=== Begin Enclosure ===

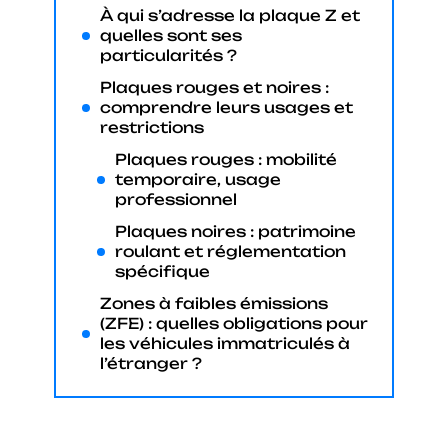
À qui s’adresse la plaque Z et
quelles sont ses
particularités ?
Plaques rouges et noires :
comprendre leurs usages et
restrictions
Plaques rouges : mobilité
temporaire, usage
professionnel
Plaques noires : patrimoine
roulant et réglementation
spécifique
Zones à faibles émissions
(ZFE) : quelles obligations pour
les véhicules immatriculés à
l’étranger ?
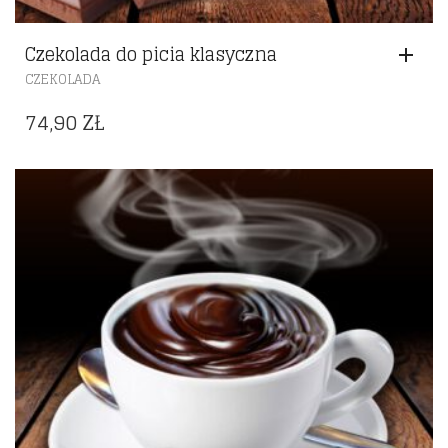
Czekolada do picia klasyczna
CZEKOLADA
74,90
ZŁ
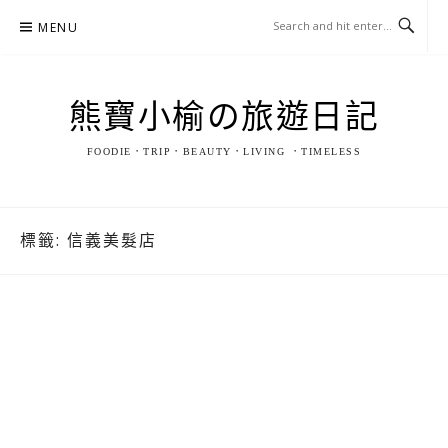
Skip
MENU
to
content
熊寶小榆の旅遊日記
FOODIE．TRIP．BEAUTY．LIVING ．TIMELESS
標籤:
信義美髮店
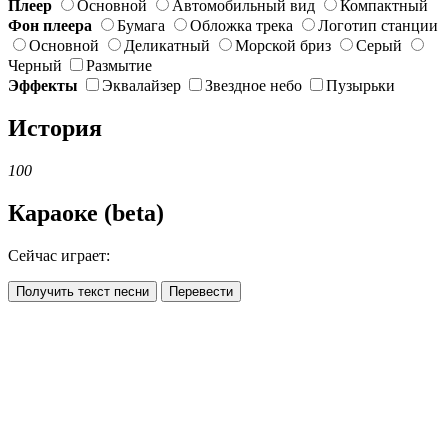
Плеер
Основной
Автомобильный вид
Компактный
Фон плеера
Бумага
Обложка трека
Логотип станции
Основной
Деликатный
Морской бриз
Серый
Черный
Размытие
Эффекты
Эквалайзер
Звездное небо
Пузырьки
История
100
Караоке (beta)
Сейчас играет:
Получить текст песни
Перевести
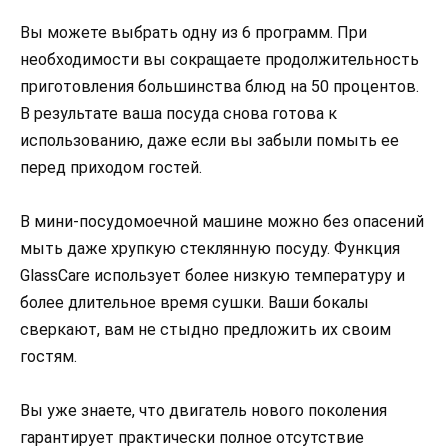
Вы можете выбрать одну из 6 программ. При
необходимости вы сокращаете продолжительность
приготовления большинства блюд на 50 процентов.
В результате ваша посуда снова готова к
использованию, даже если вы забыли помыть ее
перед приходом гостей.
В мини-посудомоечной машине можно без опасений
мыть даже хрупкую стеклянную посуду. Функция
GlassCare использует более низкую температуру и
более длительное время сушки. Ваши бокалы
сверкают, вам не стыдно предложить их своим
гостям.
Вы уже знаете, что двигатель нового поколения
гарантирует практически полное отсутствие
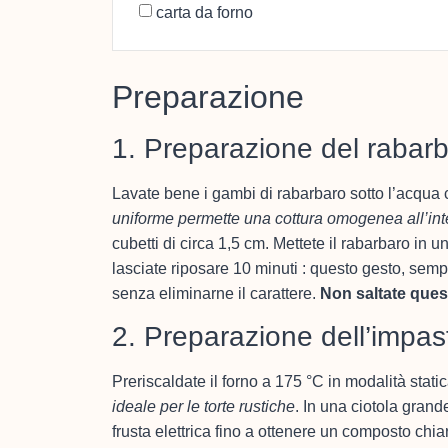
carta da forno
Preparazione
1. Preparazione del rabarb
Lavate bene i gambi di rabarbaro sotto l’acqua c
uniforme permette una cottura omogenea all’inte
cubetti di circa 1,5 cm. Mettete il rabarbaro in
lasciate riposare 10 minuti : questo gesto, sem
senza eliminarne il carattere.
Non saltate ques
2. Preparazione dell’impas
Preriscaldate il forno a 175 °C in modalità stat
ideale per le torte rustiche
. In una ciotola gran
frusta elettrica fino a ottenere un composto c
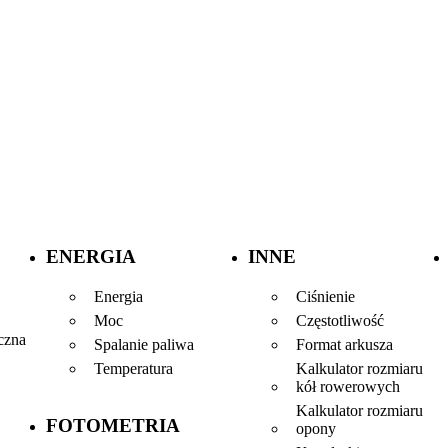
ENERGIA
INNE
Energia
Ciśnienie
Moc
Częstotliwość
czna
Spalanie paliwa
Format arkusza
Temperatura
Kalkulator rozmiaru
kół rowerowych
Kalkulator rozmiaru
FOTOMETRIA
opony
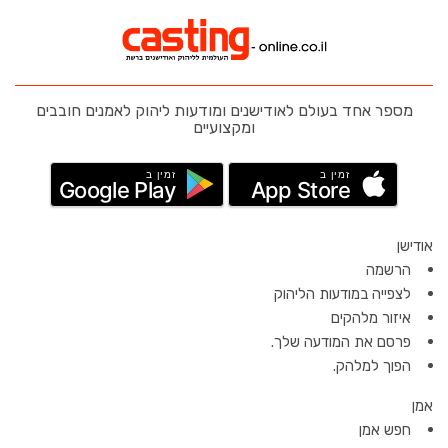
מספר אחד בעולם לאודישנים ומודעות ליהוק לאמנים חובבים
ומקצועיים
זמין ב
זמין ב
Google Play
App Store
אודישן
הרשמה
לצפייה במודעות הליהוק
איזור מלהקים
פרסם את המודעה שלך.
הפוך למלהק.
אמן
חפש אמן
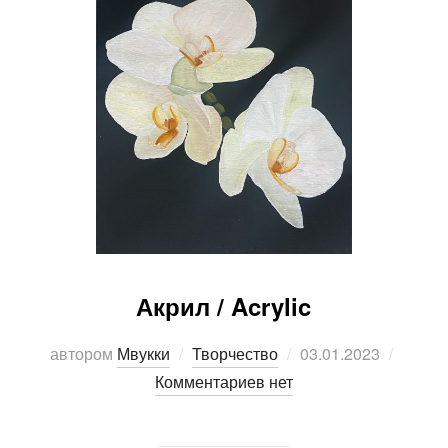
Акрил / Acrylic
Опубликовано
автором
Мвукки
Творчество
03.01.2023
Комментариев нет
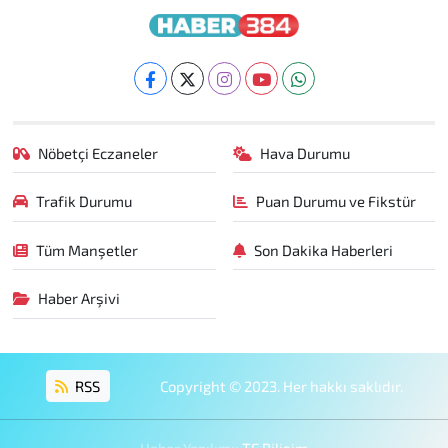
Nöbetçi Eczaneler
Hava Durumu
Trafik Durumu
Puan Durumu ve Fikstür
Tüm Manşetler
Son Dakika Haberleri
Haber Arşivi
RSS
Copyright © 2023. Her hakkı saklıdır.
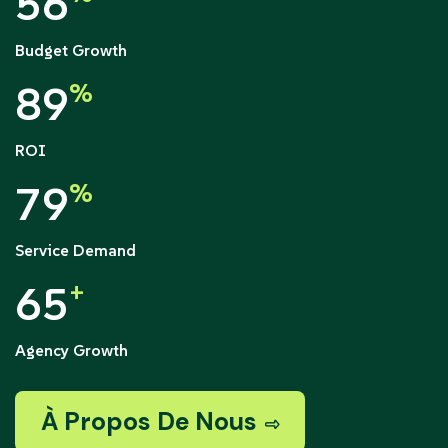
56
Budget Growth
89
%
ROI
79
%
Service Demand
65
+
Agency Growth
À Propos De Nous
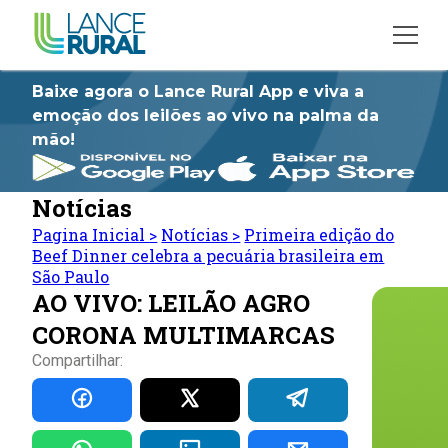
Baixe agora o Lance Rural App e viva a
emoção dos leilões ao vivo na palma da
mão!
Notícias
Pagina Inicial
>
Notícias
>
Primeira edição do
Beef Dinner celebra a pecuária brasileira em
São Paulo
AO VIVO: LEILÃO AGRO
CORONA MULTIMARCAS
Compartilhar:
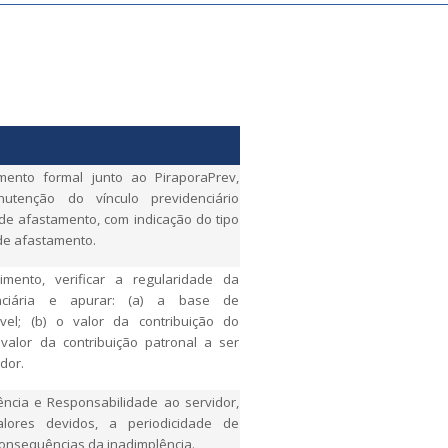
imento formal junto ao PiraporaPrev,
nutenção do vínculo previdenciário
de afastamento, com indicação do tipo
 de afastamento.
imento, verificar a regularidade da
enciária e apurar: (a) a base de
ável; (b) o valor da contribuição do
valor da contribuição patronal a ser
dor.
ência e Responsabilidade ao servidor,
lores devidos, a periodicidade de
consequências da inadimplência.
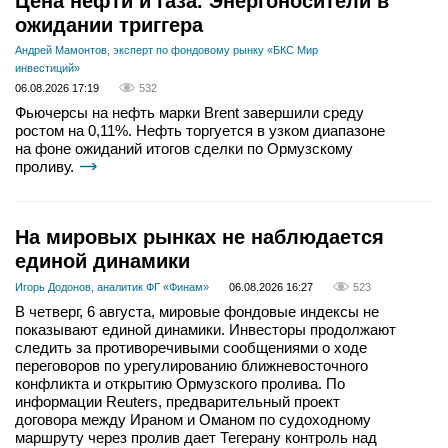
Цена нефти и газа. Энергоносители в
ожидании триггера
Андрей Мамонтов, эксперт по фондовому рынку «БКС Мир
инвестиций»
06.08.2026 17:19
532
Фьючерсы на нефть марки Brent завершили среду
ростом на 0,11%. Нефть торгуется в узком диапазоне
на фоне ожиданий итогов сделки по Ормузскому
проливу.
На мировых рынках не наблюдается
единой динамики
Игорь Додонов, аналитик ФГ «Финам»
06.08.2026 16:27
523
В четверг, 6 августа, мировые фондовые индексы не
показывают единой динамики. Инвесторы продолжают
следить за противоречивыми сообщениями о ходе
переговоров по урегулированию ближневосточного
конфликта и открытию Ормузского пролива. По
информации Reuters, предварительный проект
договора между Ираном и Оманом по судоходному
маршруту через пролив дает Тегерану контроль над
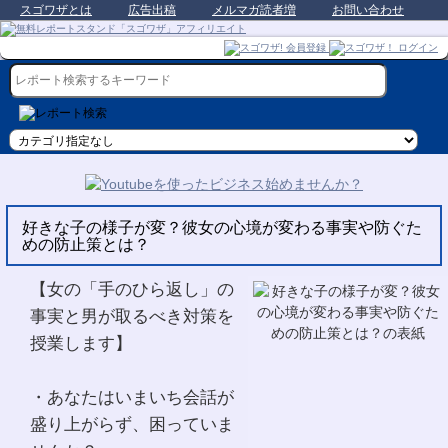
スゴワザとは
広告出稿
メルマガ読者増
お問い合わせ
好きな子の様子が変？彼女の心境が変わる事実や防ぐた
めの防止策とは？
【女の「手のひら返し」の
事実と男が取るべき対策を
授業します】
・あなたはいまいち会話が
盛り上がらず、困っていま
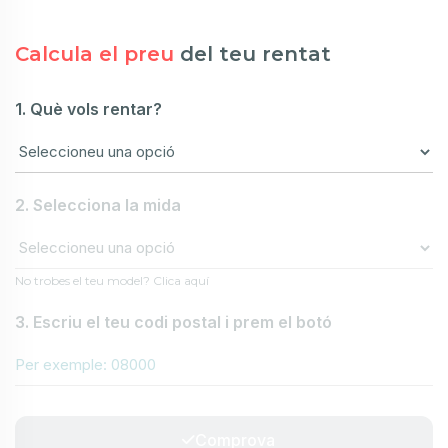
Calcula el preu
del teu rentat
1. Què vols rentar?
2. Selecciona la mida
No trobes el teu model? Clica aquí
3. Escriu el teu codi postal i prem el botó
Comprova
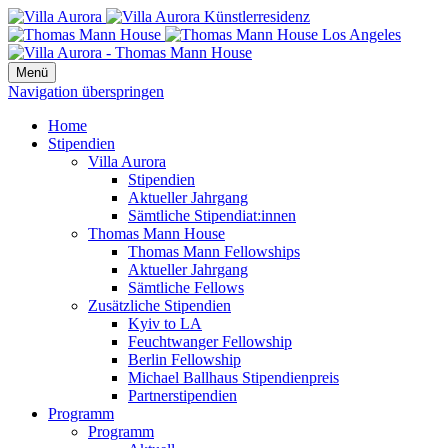
Menü
Navigation überspringen
Home
Stipendien
Villa Aurora
Stipendien
Aktueller Jahrgang
Sämtliche Stipendiat:innen
Thomas Mann House
Thomas Mann Fellowships
Aktueller Jahrgang
Sämtliche Fellows
Zusätzliche Stipendien
Kyiv to LA
Feuchtwanger Fellowship
Berlin Fellowship
Michael Ballhaus Stipendienpreis
Partnerstipendien
Programm
Programm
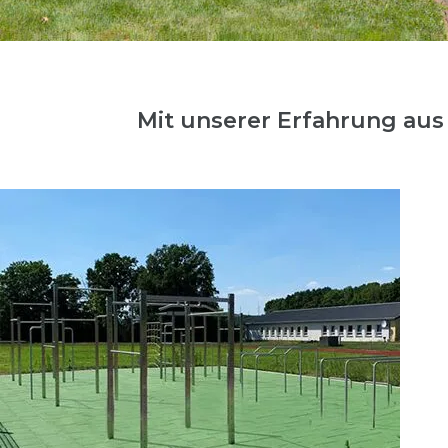
Mit unserer Erfahrung au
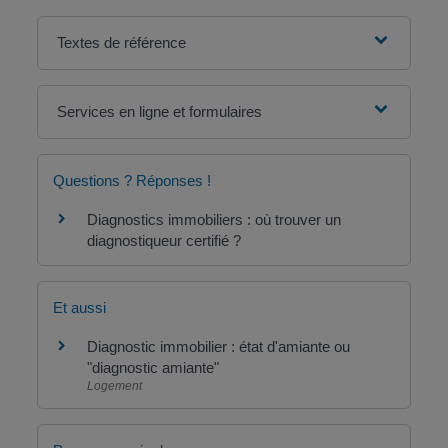
Textes de référence
Services en ligne et formulaires
Questions ? Réponses !
Diagnostics immobiliers : où trouver un
diagnostiqueur certifié ?
Et aussi
Diagnostic immobilier : état d'amiante ou
"diagnostic amiante"
Logement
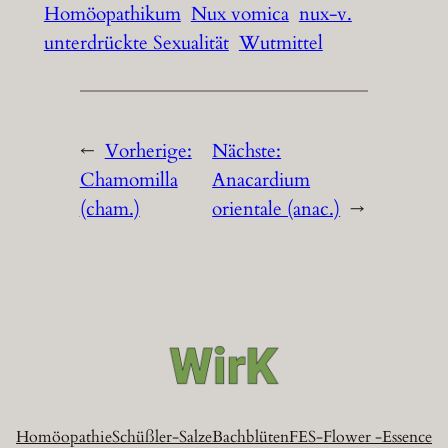
Homöopathikum
Nux vomica
nux-v.
unterdrückte Sexualität
Wutmittel
←
Vorherige:
Nächste:
Chamomilla
Anacardium
(cham.)
orientale (anac.)
→
Homöopathie
Schüßler-Salze
Bachblüten
FES-Flower -Essence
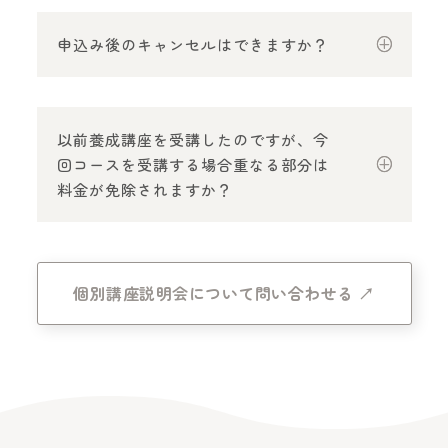
申込み後のキャンセルはできますか？
以前養成講座を受講したのですが、今
回コースを受講する場合重なる部分は
料金が免除されますか？
個別講座説明会について問い合わせる ↗︎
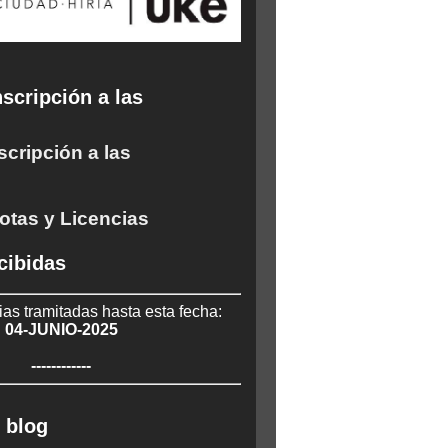
scripción a las
scripción a las
otas y Licencias
cibidas
ias tramitadas hasta esta fecha:
04-JUNIO-2025
------------
 blog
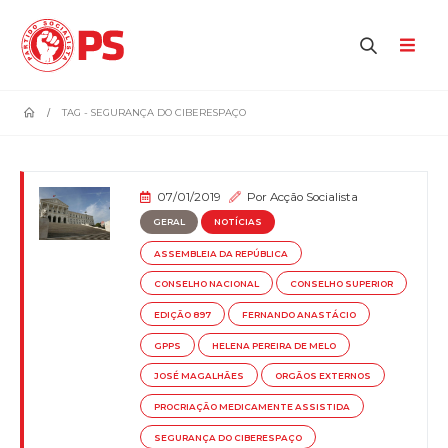
home
TAG -
SEGURANÇA DO CIBERESPAÇO
07/01/2019
Por
Acção Socialista
GERAL
NOTÍCIAS
ASSEMBLEIA DA REPÚBLICA
CONSELHO NACIONAL
CONSELHO SUPERIOR
EDIÇÃO 897
FERNANDO ANASTÁCIO
GPPS
HELENA PEREIRA DE MELO
JOSÉ MAGALHÃES
ORGÃOS EXTERNOS
PROCRIAÇÃO MEDICAMENTE ASSISTIDA
SEGURANÇA DO CIBERESPAÇO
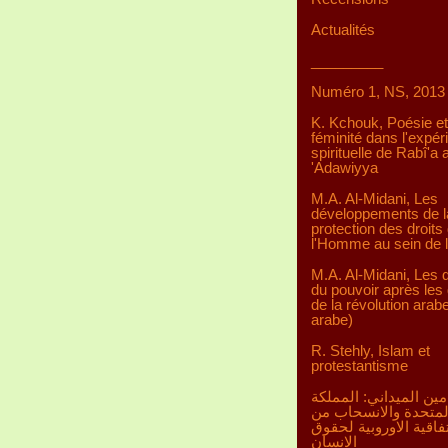
Actualités
_________
Numéro 1, NS, 2013
K. Kchouk, Poésie et
féminité dans l'expér
spirituelle de Rabî'a a
'Adawiyya
M.A. Al-Midani, Les
développements de l
protection des droits
l'Homme au sein de 
M.A. Al-Midani, Les d
du pouvoir après les 
de la révolution arab
arabe)
R. Stehly, Islam et
protestantisme
مين الميداني: المملكة
لمتحدة والانسحاب من
تفاقية الاوروبية لحقوق
الانسان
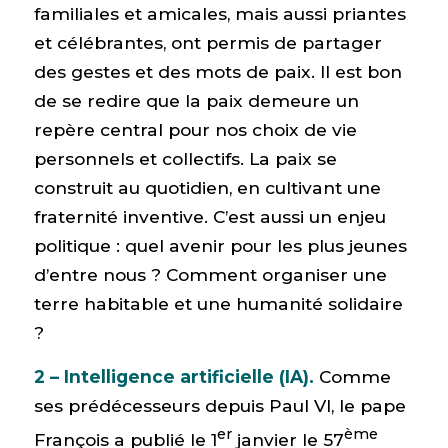
familiales et amicales, mais aussi priantes
et célébrantes, ont permis de partager
des gestes et des mots de paix. Il est bon
de se redire que la paix demeure un
repère central pour nos choix de vie
personnels et collectifs. La paix se
construit au quotidien, en cultivant une
fraternité inventive. C’est aussi un enjeu
politique : quel avenir pour les plus jeunes
d’entre nous ? Comment organiser une
terre habitable et une humanité solidaire
?
2 – Intelligence artificielle (IA).
Comme
ses prédécesseurs depuis Paul VI, le pape
er
ème
François a publié le 1
janvier le 57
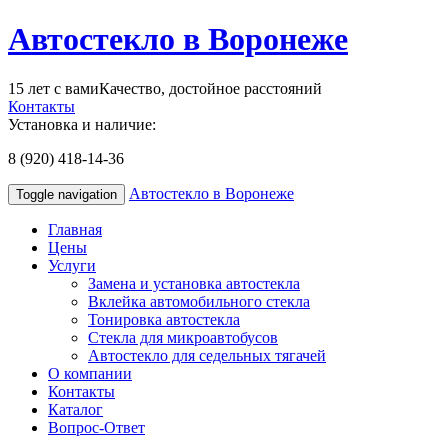
Автостекло в Воронеже
15 лет с вами
Качество, достойное расстояний
Контакты
Установка и наличие:
8 (920) 418-14-36
Автостекло в Воронеже
Toggle navigation
Главная
Цены
Услуги
Замена и установка автостекла
Вклейка автомобильного стекла
Тонировка автостекла
Стекла для микроавтобусов
Автостекло для седельных тягачей
О компании
Контакты
Каталог
Вопрос-Ответ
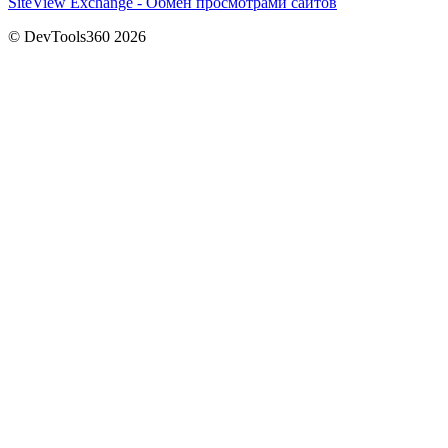
SiteView Exchange - Обмен просмотрами сайтов
© DevTools360 2026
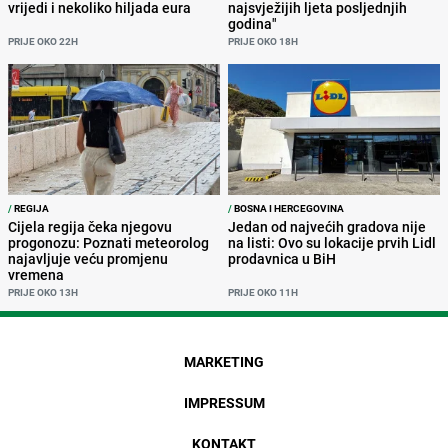
vrijedi i nekoliko hiljada eura
najsvježijih ljeta posljednjih
godina"
PRIJE OKO 22H
PRIJE OKO 18H
/
REGIJA
/
BOSNA I HERCEGOVINA
Cijela regija čeka njegovu
Jedan od najvećih gradova nije
progonozu: Poznati meteorolog
na listi: Ovo su lokacije prvih Lidl
najavljuje veću promjenu
prodavnica u BiH
vremena
PRIJE OKO 13H
PRIJE OKO 11H
MARKETING
IMPRESSUM
KONTAKT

=== End Enclosure ===

■ REQUIRED WORK
Repeat, without pictures, exactly the lines of the data above from the one containing "פרסם את המודעה שלך." through the one containing "Игорь Додонов, аналитик", including both and adding nothing.

■ TASK RESPONSE
פרסם את המודעה שלך.
הפוך למלהק.
אמן
חפש אמן
Акрил / Acrylic
Опубликовано
автором
Мвукки
Творчество
03.01.2023
Комментариев нет
Nöbetçi Eczaneler
Hava Durumu
Trafik Durumu
Puan Durumu ve Fikstür
Tüm Manşetler
Son Dakika Haberleri
Haber Arşivi
RSS
Copyright © 2023. Her hakkı saklıdır.
56
Budget Growth
89
%
ROI
79
%
Service Demand
65
+
Agency Growth
À Propos De Nous
Baixe agora o Lance Rural App e viva a
emoção dos leilões ao vivo na palma da
mão!
Notícias
Pagina Inicial
>
Notícias
>
Primeira edição do
Beef Dinner celebra a pecuária brasileira em
São Paulo
AO VIVO: LEILÃO AGRO
CORONA MULTIMARCAS
Compartilhar:
imento formal junto ao PiraporaPrev,
nutenção do vínculo previdenciário
de afastamento, com indicação do tipo
 de afastamento.
imento, verificar a regularidade da
enciária e apurar: (a) a base de
ável; (b) o valor da contribuição do
valor da contribuição patronal a ser
dor.
ência e Responsabilidade ao servidor,
lores devidos, a periodicidade de
consequências da inadimplência.
Цена нефти и газа. Энергоносители в
ожидании триггера
Андрей Мамонтов, эксперт по фондовому рынку «БКС Мир
инвестиций»
06.08.2026 17:19
532
Фьючерсы на нефть марки Brent завершили среду
ростом на 0,11%. Нефть торгуется в узком диапазоне
на фоне ожиданий итогов сделки по Ормузскому
проливу.
На мировых рынках не наблюдается
единой динамики
Игорь Додонов, аналитик ФГ «Финам»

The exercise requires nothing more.